Ahmed Shehzad’s career in a downward spiral
Freak injuries in sports are nothing new, but their impact on the player’s body remains unknown to people who are just watching as mere spectators. We have heard about stress fractures, twisting ankles and torn hamstrings, but what we never hear about is how hard it is for players to return from such testing times.
On November 11, 2014, during a Test against New Zealand, Pakistani opener Ahmed Shehzad was was hit on the neck on a slow Dubai pitch. The incident left Shehzad on the floor, and later it was discovered that he suffered a skull fracture, which ruled him out for a considerable amount of time.
Till that day, Shehzad scored 718 runs in the longest format of the game with an staggering average of nearly 48, whereas in 50-over format, he scored nearly 1,711 runs with average touching 35, considered more than decent for any Pakistan opener in the recent past.
At first, not many realized what exactly the magnitude of his injury was, but just 16 days later, the significance of the ball-hitting incident became evident when Australia’s Phillip Hughes died after being hit on the neck in a first-class game. Then, Pakistan head coach Waqar Younis called Shehzad back in the team for the 2015 World Cup. But after the team’s dismal performance, the coach claimed that Shehzad was not the same player after being hit by the ball.

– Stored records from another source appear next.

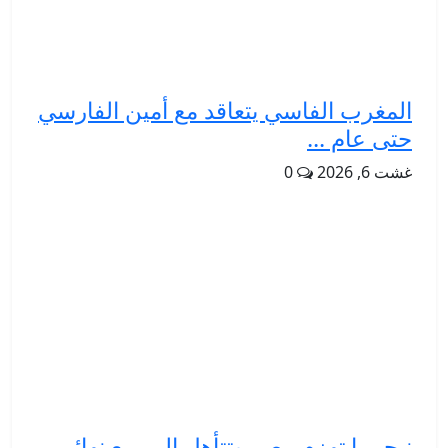
المغرب الفاسي يتعاقد مع أمين الفارسي
حتى عام ...
غشت 6, 2026
0
نيجيريا تهزم مصر وتتأهل إلى ربع نهائي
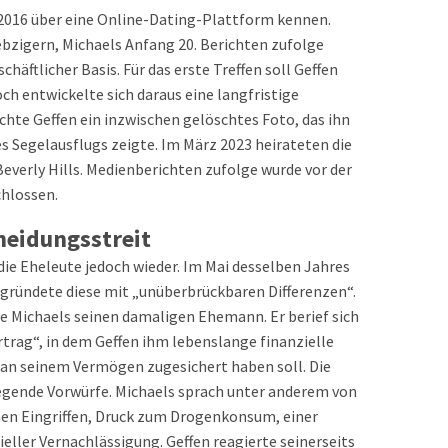
 2016 über eine Online-Dating-Plattform kennen.
ebzigern, Michaels Anfang 20. Berichten zufolge
äftlicher Basis. Für das erste Treffen soll Geffen
ch entwickelte sich daraus eine langfristige
ichte Geffen ein inzwischen gelöschtes Foto, das ihn
 Segelausflugs zeigte. Im März 2023 heirateten die
Beverly Hills. Medienberichten zufolge wurde vor der
hlossen.
heidungsstreit
die Eheleute jedoch wieder. Im Mai desselben Jahres
begründete diese mit „unüberbrückbaren Differenzen“.
e Michaels seinen damaligen Ehemann. Er berief sich
trag“, in dem Geffen ihm lebenslange finanzielle
 an seinem Vermögen zugesichert haben soll. Die
egende Vorwürfe. Michaels sprach unter anderem von
n Eingriffen, Druck zum Drogenkonsum, einer
eller Vernachlässigung. Geffen reagierte seinerseits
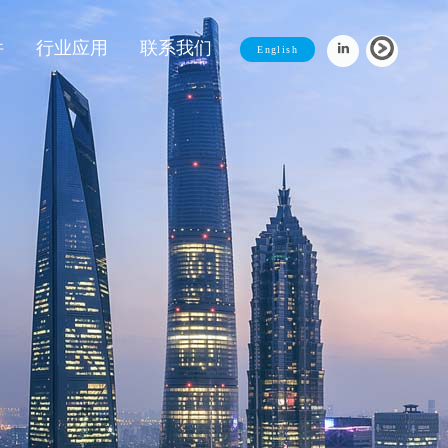
件
行业应用
联系我们
English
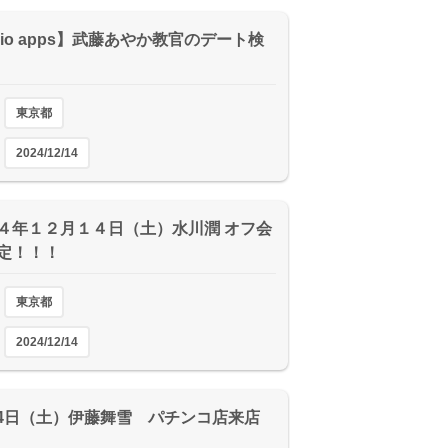
dio apps】武藤あやか教官のデート検
東京都
2024/12/14
４年１２月１４日（土）水川潤 オフ会
定！！！
東京都
2024/12/14
 14日（土）伊藤舞雪 パチンコ店来店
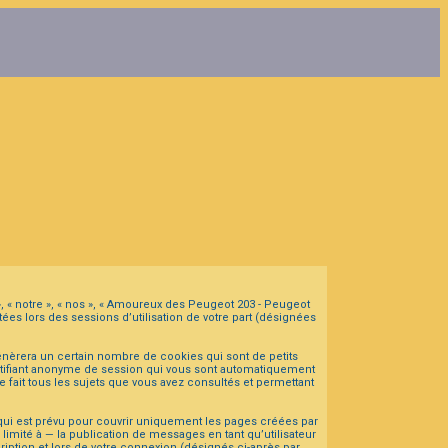
», « notre », « nos », « Amoureux des Peugeot 203 - Peugeot
ées lors des sessions d’utilisation de votre part (désignées
nèrera un certain nombre de cookies qui sont de petits
dentifiant anonyme de session qui vous sont automatiquement
 fait tous les sujets que vous avez consultés et permettant
ui est prévu pour couvrir uniquement les pages créées par
mité à — la publication de messages en tant qu’utilisateur
iption et lors de votre connexion (désignés ci-après par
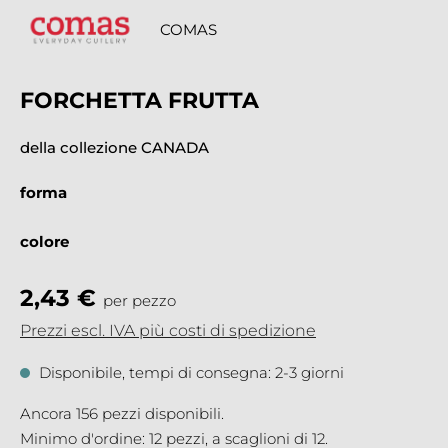
COMAS
FORCHETTA FRUTTA
della collezione CANADA
forma
colore
2,43 €
per pezzo
Prezzi escl. IVA più costi di spedizione
Disponibile, tempi di consegna: 2-3 giorni
Ancora 156 pezzi disponibili.
Minimo d'ordine: 12 pezzi, a scaglioni di 12.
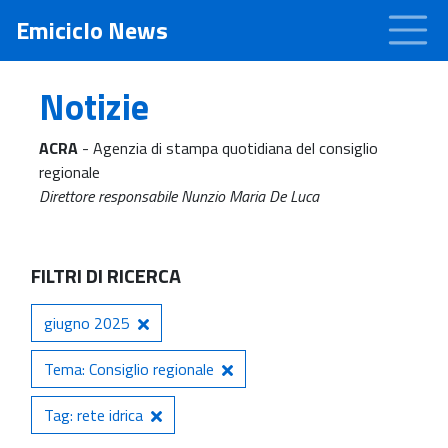
Emiciclo News
Notizie
ACRA
- Agenzia di stampa quotidiana del consiglio
regionale
Direttore responsabile Nunzio Maria De Luca
FILTRI DI RICERCA
giugno 2025
Tema: Consiglio regionale
Tag: rete idrica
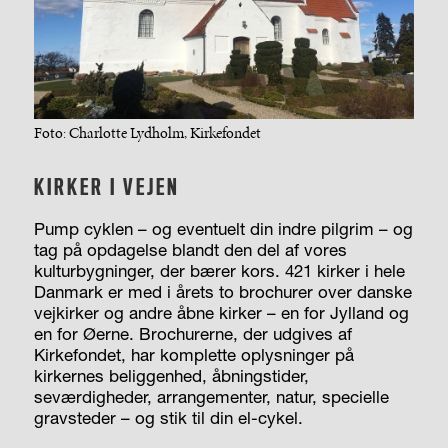
Foto: Charlotte Lydholm, Kirkefondet
KIRKER I VEJEN
Pump cyklen – og eventuelt din indre pilgrim – og
tag på opdagelse blandt den del af vores
kulturbygninger, der bærer kors. 421 kirker i hele
Danmark er med i årets to brochurer over danske
vejkirker og andre åbne kirker – en for Jylland og
en for Øerne. Brochurerne, der udgives af
Kirkefondet, har komplette oplysninger på
kirkernes beliggenhed, åbningstider,
seværdigheder, arrangementer, natur, specielle
gravsteder – og stik til din el-cykel.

But was the coach correct? Did Ahmed Shehzad lose any of his edge after returning from the injury? To examine how that incident really affected Shehzad’s ability as the top order batsman, we decided to dig deep into his stats, and there we found some really interesting numbers.
Shehzad’s average in all three formats decreased after being hit by the ball – most significantly in Test cricket, where it went down from 47.86 in eight matches to just 29.33 in next five.
His struggles in the longest format of the game are also evident by the fact that he managed to score just two half centuries in 10 innings since his return.
In 50-over cricket, before the incident, Shehzad scored five centuries in 51 matches, whereas afterwards he scored just one in 30. While there was a small increase in his ODI strike-rate, it fell from 119 to 111 in T20Is, an area which was already a problem for him.
It is evident that Shehzad’s career has gone backward since November 11, 2014, but to connect his decline with the ball-hitting incident seems a step in the wrong direction, and here are the two reasons to back this claim.
One – his decline in Tests is down to the fact that after his return, Shehzad played all of his matches away from Pakistan’s makeshift home – UAE. Even before getting injured, Shehzad’s record in whites while playing away from home was pretty poor to say the least with just 86 runs in four innings at an average of just 21.5, which shows that injury cannot be blamed for his poor return to five-day cricket.
Two – in ODIs, his decline becomes more evident as now he is part of the team progressing in the right direction, unlike before where he was playing with players like Misbah-ul-Haq, Younis Khan, Asad Shafiq and Azhar Ali.
All all those players did not possess good record in limited overs cricket, and that’s why for so long, his poor performance went unnoticed.
On the contrary, now he is playing in a team which look far more equipped in the 50-over format than it was three years back, and at times, he looks like the most vulnerable part of the lot.
With new players knocking the national team’s door – more now than ever before after the arrival of the Pakistan Super League (PSL), Shehzad’s time to rescue his international career is slowly but surely running out.